▸ Problem to work on
For the data below, work out the number of lines containing the string "technologies" and answer with that number only.

▸ Source material

* * * * *

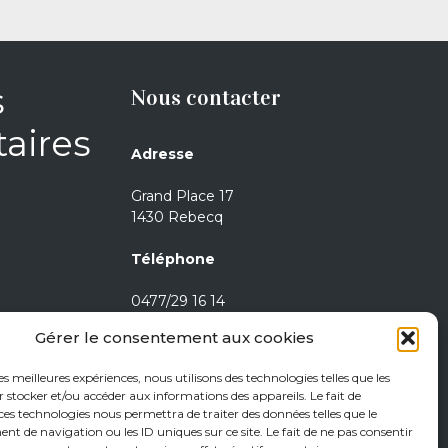
s
Nous contacter
aires
Adresse
Grand Place 17
1430 Rebecq
Téléphone
0477/29 16 14
0471/21 01 08
Gérer le consentement aux cookies
Heures d’ouverture
les meilleures expériences, nous utilisons des technologies telles que les
 stocker et/ou accéder aux informations des appareils. Le fait de
Jeudi de 15h à 18h
ces technologies nous permettra de traiter des données telles que le
 de navigation ou les ID uniques sur ce site. Le fait de ne pas consentir
Vendredi de 15h à 18h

* * * * *

▸ Task solution
2